Recording took place at IBC Studios in London on 16 and 17 May 1966. (Note: Although a date after Beck left the Yardbirds in November 1966 has also been suggested, Page was touring with them in the US for that entire month and would not have been able to attend.) Moon arrived at the studio disguised in sunglasses and a Russian cossack hat. "Moonie turned up," Beck recalled, "and I never expected it, because he was so scatty, and you never knew if he was going to show. But once he was in there, we started it off and I went and heard the playback and went, 'Jeez, this is the beginning of something amazing. You guys are not going anywhere.' Page on rhythm guitar, me on lead, John Paul Jones on bass – it's done! …And to cap it all we had Glyn Johns engineering. This is the motherlode! And the next day it was all over."
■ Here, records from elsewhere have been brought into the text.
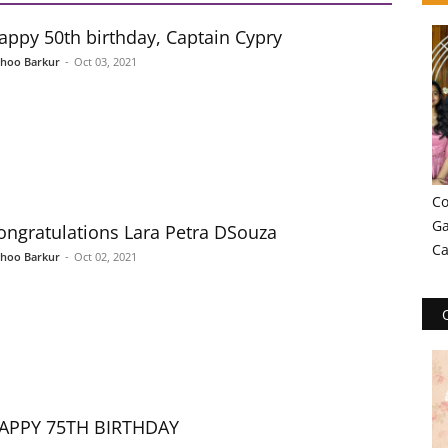
appy 50th birthday, Captain Cypry
shoo Barkur
-
Oct 03, 2021
Co
Ga
ongratulations Lara Petra DSouza
Ca
shoo Barkur
-
Oct 02, 2021
APPY 75TH BIRTHDAY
When Entwistle did not show, studio musicians John Paul Jones and Nicky Hopkins were brought in at the last minute to provide bass and piano. An unsubstantiated account holds that Ritchie Blackmore may have been involved, but his participation has not been acknowledged by Beck, Page or others at the session. Simon Napier-Bell, the Yardbirds' producer who had originally promoted the idea, was present for the recording.
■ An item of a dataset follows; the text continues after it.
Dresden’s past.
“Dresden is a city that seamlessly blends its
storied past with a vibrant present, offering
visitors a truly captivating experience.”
Beck used a Gibson Les Paul played through a Vox AC30 amplifier and Page played a Fender Electric XII twelve-string electric guitar. Halfway through the song, Moon smashed the drum microphone with his stick; "You can actually hear him screaming as he does it," Beck remembered, "so all you can hear from then on is cymbals!" After Moon and Napier-Bell left, Beck and Page added overdubs and sound treatments to complete the track. According to Beck, two or three songs were recorded at the session, but "Beck's Bolero" was the only one released.

== Composition ==
"Beck's Bolero" is roughly divided into three parts. The first begins with a reworking of Ravel's two-chord progression, transposed to the key of A. Power points out that by using a 12-string guitar, Page is able to take advantage of the instrument's "rich chiming quality to emulate the distinct, orchestral 'bolero' sound". Beck then introduces the melody line on electric guitar with a fuzz-tone effect producing indefinite sustain; alternating between major and minor modes, it is described as "haunting" by Power and as a "distinctive piercing, sinister tone" by critic Richie Unterberger. In the second section, the piano, bass, and drums come in and the tension builds. Unterberger describes the third section as "suddenly set[ting] off from the main motif into a beautiful serene section highlighting slide-glissando guitars", with Beck's echo-laden slide sounding similar to a steel guitar. The fourth section returns to the main melody with overlaid drawn-out descending slide. According to Beck, "the phasing was Jimmy's idea ... I played a load of waffle and he reversed it". The tension mounts as Moon adds drum flourishes, climaxing with a break.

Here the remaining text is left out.